Ex-UK Marine Who Evacuated Cats and Dogs From Kabul Says Military Didn’t Help With Airport Entry

Ex-UK Marine Who Evacuated Cats and Dogs From Kabul Says Military Didn’t Help With Airport Entry
Undated photo of Pen Farthing, founder of animal rescue charity Nowzad. (Nowzad/Handout via PA)
Lily Zhou
8/30/2021
Updated:
8/30/2021

The former UK Royal Marine who evacuated 170 rescue dogs and cats from his animal shelter in Afghanistan said UK government didn’t help him to enter Kabul airport.

Paul Farthing, the ex-Marine who goes by the name Pen Farthing, arrived in London on Sunday with about 100 dogs and 70 cats on a privately-chartered plane after waging a media battle with the British Ministry of Defence (MoD) to get his flight cleared.

Farthing’s animal exodus, dubbed “Operation Ark,” has been applauded by some, and he has received many adoption offers. But the operation has also been heavily criticised as many Afghans who worked with the West are still stranded in the Taliban-controlled country.

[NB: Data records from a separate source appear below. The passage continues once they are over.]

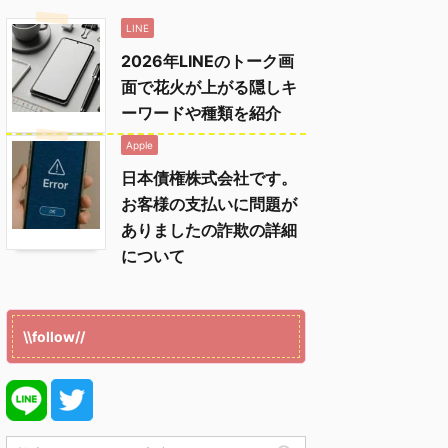
LINE
2026年LINEのトーク画
面で花火が上がる隠しキ
ーワードや種類を紹介
Apple
日本債権株式会社です。
お客様の支払いに問題が
ありましたの詐欺の詳細
について
\\follow//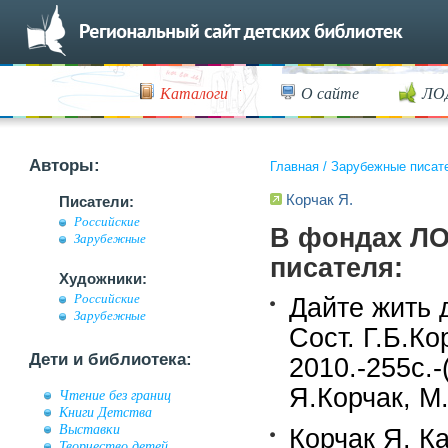
Каталоги
О сайте
ЛО
Авторы:
Главная
/
Зарубежные писат
Корчак Я.
Писатели:
Российские
В фондах ЛО
Зарубежные
писателя:
Художники:
Российские
Дайте жить 
Зарубежные
Сост. Г.Б.Ко
Дети и библиотека:
2010.-255с.-
Я.Корчак, М
Чтение без границ
Книги Детства
Выставки
Корчак Я. К
Творчество детей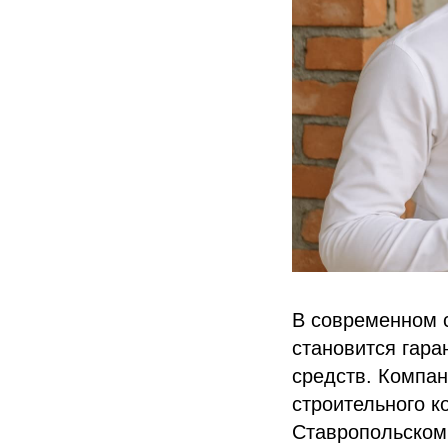
В современном 
становится гара
средств. Компа
строительного к
Ставропольском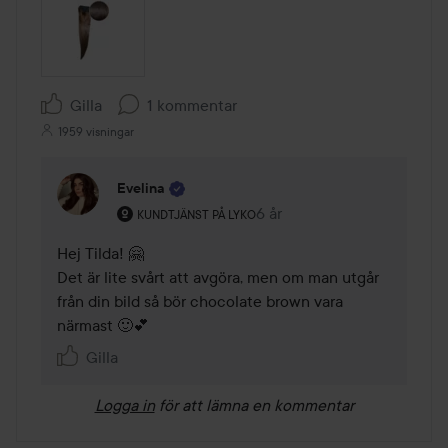
Gilla
1 kommentar
1959 visningar
Evelina
Användarens roll: Kundtjänst på Lyko.
6 år
Kommentaren lades 6 år
KUNDTJÄNST PÅ LYKO
Hej Tilda! 🤗

Det är lite svårt att avgöra, men om man utgår 
från din bild så bör chocolate brown vara 
närmast 🙂💕
Gilla
Logga in
för att lämna en kommentar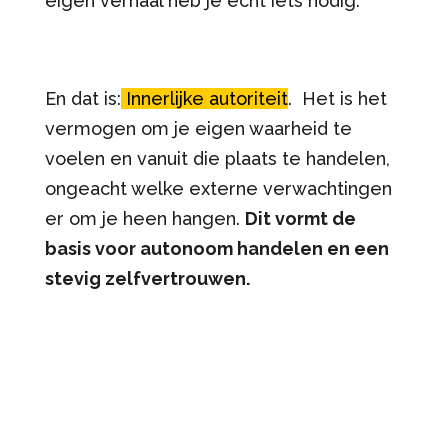
eigen verhaal heb je echt iets nodig.
En dat is:
Innerlijke autoriteit
. Het is het
vermogen om je eigen waarheid te
voelen en vanuit die plaats te handelen,
ongeacht welke externe verwachtingen
er om je heen hangen.
Dit vormt de
basis voor autonoom handelen en een
stevig zelfvertrouwen.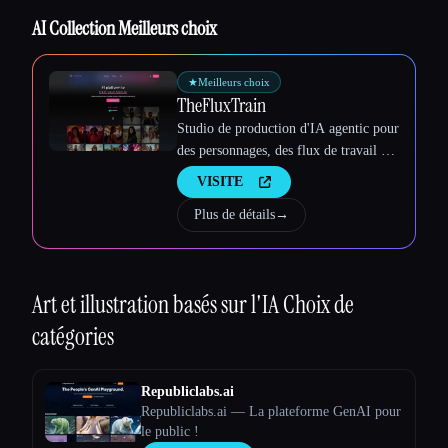
AI Collection Meilleurs choix
★
Meilleurs choix
TheFluxTrain
Studio de production d'IA agentic pour
des personnages, des flux de travail et
des vidéos cohérents
VISITE
Plus de détails
→
Art et illustration basés sur l'IA
Choix de
catégories
Republiclabs.ai
Republiclabs.ai — La plateforme GenAI pour
le public !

Responding to a comment by Foreign Affairs Committee chair Tom Tugendhat that “a lot of troops” were used to bring in dogs while the family of his interpreter from when he served in Afghanistan is “likely to be killed,” Farthing said he didn’t get any help from the MoD.

“Nobody in the British government facilitated my entry into that airport. I did that with the Taliban,” he told ITV’s “Good Morning Britain” programme on Monday.

“I came up to the British checkpoint, that was the first time—and this is well into the airport, the Taliban and British are stood there, there’s some barbed wire separating them—that was the first time I spoke to any British people,” he said.

Farthing added that no one facilitated the entry of him and “the truck full of dogs and cats” into the airport and that the animals “went into a cargo hold where you cannot put people.”

Minister for Middle East and North Africa James Cleverly also told LBC radio the government had “always prioritised evacuating people over evacuating animals.”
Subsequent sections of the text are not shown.